### [PROBLEM REQUIREMENTS]
Transcribe the records that follow exactly. Skip the pictures.
※ ※ ※
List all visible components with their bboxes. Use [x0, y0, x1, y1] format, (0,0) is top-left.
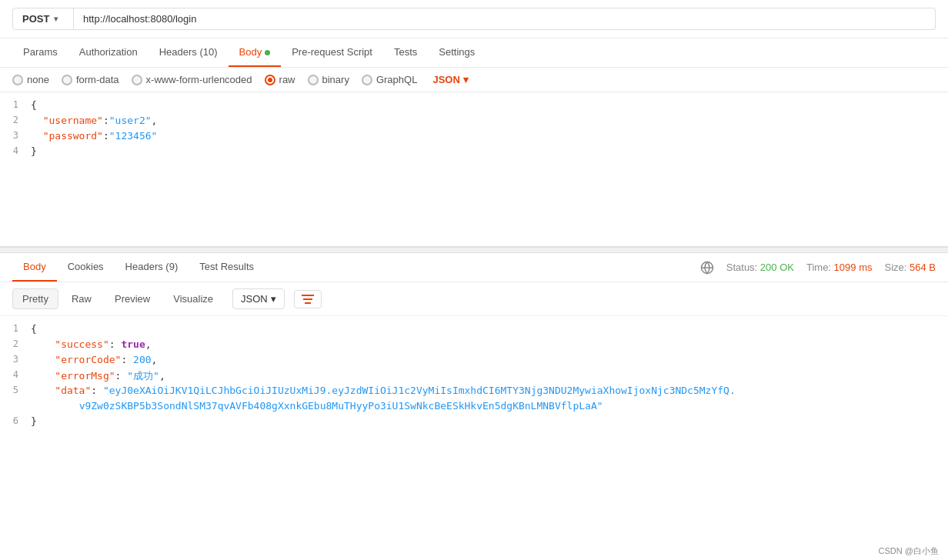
- response-code-editor: 1 { 2 "success": true, 3 "errorCode": 20…: [0, 316, 948, 436]
- url-input[interactable]: [74, 8, 936, 30]
- method-chevron: ▾: [54, 15, 58, 23]
- req-line-2: 2 "username":"user2",: [0, 114, 948, 129]
- resp-tab-body[interactable]: Body: [12, 253, 57, 282]
- resp-line-5b: v9Zw0zSKBP5b3SondNlSM37qvAVFb408gXxnkGEb…: [0, 399, 948, 415]
- tab-tests[interactable]: Tests: [383, 38, 428, 67]
- radio-binary: [308, 75, 319, 85]
- option-binary[interactable]: binary: [308, 74, 349, 85]
- radio-urlencoded: [132, 75, 142, 85]
- tab-pre-request-script[interactable]: Pre-request Script: [281, 38, 383, 67]
- request-panel: POST ▾ Params Authorization Headers (10)…: [0, 0, 948, 247]
- tab-body[interactable]: Body: [229, 38, 282, 67]
- body-options: none form-data x-www-form-urlencoded raw…: [0, 68, 948, 92]
- size-info: Size: 564 B: [884, 262, 936, 273]
- status-info: Status: 200 OK Time: 1099 ms Size: 564 B: [700, 261, 936, 275]
- option-raw[interactable]: raw: [265, 74, 295, 85]
- filter-icon-button[interactable]: [294, 290, 322, 308]
- tab-params[interactable]: Params: [12, 38, 68, 67]
- app-container: POST ▾ Params Authorization Headers (10)…: [0, 0, 948, 560]
- response-format-bar: Pretty Raw Preview Visualize JSON ▾: [0, 282, 948, 316]
- request-code-editor: 1 { 2 "username":"user2", 3 "password":"…: [0, 92, 948, 246]
- globe-icon: [700, 261, 714, 275]
- status-label: Status: 200 OK: [726, 262, 794, 273]
- req-line-1: 1 {: [0, 98, 948, 114]
- resp-line-3: 3 "errorCode": 200,: [0, 353, 948, 368]
- time-info: Time: 1099 ms: [806, 262, 873, 273]
- url-bar: POST ▾: [0, 0, 948, 38]
- tab-headers[interactable]: Headers (10): [149, 38, 229, 67]
- tab-authorization[interactable]: Authorization: [68, 38, 149, 67]
- resp-line-5: 5 "data": "eyJ0eXAiOiJKV1QiLCJhbGciOiJIU…: [0, 384, 948, 399]
- tab-settings[interactable]: Settings: [428, 38, 486, 67]
- option-urlencoded[interactable]: x-www-form-urlencoded: [132, 74, 252, 85]
- resp-tab-headers[interactable]: Headers (9): [115, 253, 189, 282]
- option-graphql[interactable]: GraphQL: [362, 74, 417, 85]
- radio-form-data: [62, 75, 72, 85]
- format-visualize[interactable]: Visualize: [163, 288, 223, 309]
- footer: CSDN @白小鱼: [870, 542, 948, 560]
- format-pretty[interactable]: Pretty: [12, 288, 58, 309]
- option-none[interactable]: none: [12, 74, 49, 85]
- request-tabs-bar: Params Authorization Headers (10) Body P…: [0, 38, 948, 68]
- method-dropdown[interactable]: POST ▾: [12, 8, 74, 30]
- radio-graphql: [362, 75, 372, 85]
- radio-raw: [265, 75, 275, 85]
- resp-line-4: 4 "errorMsg": "成功",: [0, 368, 948, 384]
- radio-none: [12, 75, 23, 85]
- resp-line-6: 6 }: [0, 415, 948, 430]
- resp-line-2: 2 "success": true,: [0, 338, 948, 353]
- body-dot: [265, 50, 270, 55]
- method-label: POST: [22, 13, 49, 25]
- json-type-dropdown[interactable]: JSON ▾: [432, 74, 468, 85]
- format-raw[interactable]: Raw: [62, 288, 102, 309]
- req-line-4: 4 }: [0, 145, 948, 160]
- resp-line-1: 1 {: [0, 322, 948, 338]
- response-json-dropdown[interactable]: JSON ▾: [232, 288, 285, 309]
- resp-tab-cookies[interactable]: Cookies: [57, 253, 115, 282]
- response-panel: Body Cookies Headers (9) Test Results St…: [0, 253, 948, 560]
- format-preview[interactable]: Preview: [105, 288, 160, 309]
- filter-icon: [301, 294, 315, 305]
- resp-tab-test-results[interactable]: Test Results: [189, 253, 265, 282]
- req-line-3: 3 "password":"123456": [0, 129, 948, 145]
- response-tabs-bar: Body Cookies Headers (9) Test Results St…: [0, 253, 948, 282]
- option-form-data[interactable]: form-data: [62, 74, 119, 85]
- panel-divider: [0, 247, 948, 253]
※ ※ ※
### [YOUR SOLUTION]
List all visible components with their bboxes. Use [x0, y0, x1, y1] format, (0,0) is top-left.
- response-code-editor: 1 { 2 "success": true, 3 "errorCode": 20…: [0, 316, 948, 436]
- url-input[interactable]: [74, 8, 936, 30]
- method-chevron: ▾: [54, 15, 58, 23]
- req-line-2: 2 "username":"user2",: [0, 114, 948, 129]
- resp-tab-body[interactable]: Body: [12, 253, 57, 282]
- resp-line-5b: v9Zw0zSKBP5b3SondNlSM37qvAVFb408gXxnkGEb…: [0, 399, 948, 415]
- tab-tests[interactable]: Tests: [383, 38, 428, 67]
- radio-binary: [308, 75, 319, 85]
- option-binary[interactable]: binary: [308, 74, 349, 85]
- radio-urlencoded: [132, 75, 142, 85]
- tab-pre-request-script[interactable]: Pre-request Script: [281, 38, 383, 67]
- request-panel: POST ▾ Params Authorization Headers (10)…: [0, 0, 948, 247]
- tab-body[interactable]: Body: [229, 38, 282, 67]
- body-options: none form-data x-www-form-urlencoded raw…: [0, 68, 948, 92]
- size-info: Size: 564 B: [884, 262, 936, 273]
- status-info: Status: 200 OK Time: 1099 ms Size: 564 B: [700, 261, 936, 275]
- option-raw[interactable]: raw: [265, 74, 295, 85]
- filter-icon-button[interactable]: [294, 290, 322, 308]
- tab-params[interactable]: Params: [12, 38, 68, 67]
- app-container: POST ▾ Params Authorization Headers (10)…: [0, 0, 948, 560]
- response-format-bar: Pretty Raw Preview Visualize JSON ▾: [0, 282, 948, 316]
- request-code-editor: 1 { 2 "username":"user2", 3 "password":"…: [0, 92, 948, 246]
- globe-icon: [700, 261, 714, 275]
- status-label: Status: 200 OK: [726, 262, 794, 273]
- req-line-1: 1 {: [0, 98, 948, 114]
- resp-line-3: 3 "errorCode": 200,: [0, 353, 948, 368]
- time-info: Time: 1099 ms: [806, 262, 873, 273]
- url-bar: POST ▾: [0, 0, 948, 38]
- tab-headers[interactable]: Headers (10): [149, 38, 229, 67]
- tab-authorization[interactable]: Authorization: [68, 38, 149, 67]
- resp-line-5: 5 "data": "eyJ0eXAiOiJKV1QiLCJhbGciOiJIU…: [0, 384, 948, 399]
- tab-settings[interactable]: Settings: [428, 38, 486, 67]
- option-urlencoded[interactable]: x-www-form-urlencoded: [132, 74, 252, 85]
- resp-tab-headers[interactable]: Headers (9): [115, 253, 189, 282]
- option-graphql[interactable]: GraphQL: [362, 74, 417, 85]
- radio-form-data: [62, 75, 72, 85]
- format-visualize[interactable]: Visualize: [163, 288, 223, 309]
- footer: CSDN @白小鱼: [870, 542, 948, 560]
- format-pretty[interactable]: Pretty: [12, 288, 58, 309]
- option-none[interactable]: none: [12, 74, 49, 85]
- request-tabs-bar: Params Authorization Headers (10) Body P…: [0, 38, 948, 68]
- method-dropdown[interactable]: POST ▾: [12, 8, 74, 30]
- radio-graphql: [362, 75, 372, 85]
- radio-raw: [265, 75, 275, 85]
- resp-line-4: 4 "errorMsg": "成功",: [0, 368, 948, 384]
- radio-none: [12, 75, 23, 85]
- resp-line-6: 6 }: [0, 415, 948, 430]
- resp-line-2: 2 "success": true,: [0, 338, 948, 353]
- body-dot: [265, 50, 270, 55]
- method-label: POST: [22, 13, 49, 25]
- json-type-dropdown[interactable]: JSON ▾: [432, 74, 468, 85]
- format-raw[interactable]: Raw: [62, 288, 102, 309]
- req-line-4: 4 }: [0, 145, 948, 160]
- resp-line-1: 1 {: [0, 322, 948, 338]
- response-json-dropdown[interactable]: JSON ▾: [232, 288, 285, 309]
- resp-tab-cookies[interactable]: Cookies: [57, 253, 115, 282]
- response-panel: Body Cookies Headers (9) Test Results St…: [0, 253, 948, 560]
- format-preview[interactable]: Preview: [105, 288, 160, 309]
- filter-icon: [301, 294, 315, 305]
- resp-tab-test-results[interactable]: Test Results: [189, 253, 265, 282]
- req-line-3: 3 "password":"123456": [0, 129, 948, 145]
- response-tabs-bar: Body Cookies Headers (9) Test Results St…: [0, 253, 948, 282]
- option-form-data[interactable]: form-data: [62, 74, 119, 85]
- panel-divider: [0, 247, 948, 253]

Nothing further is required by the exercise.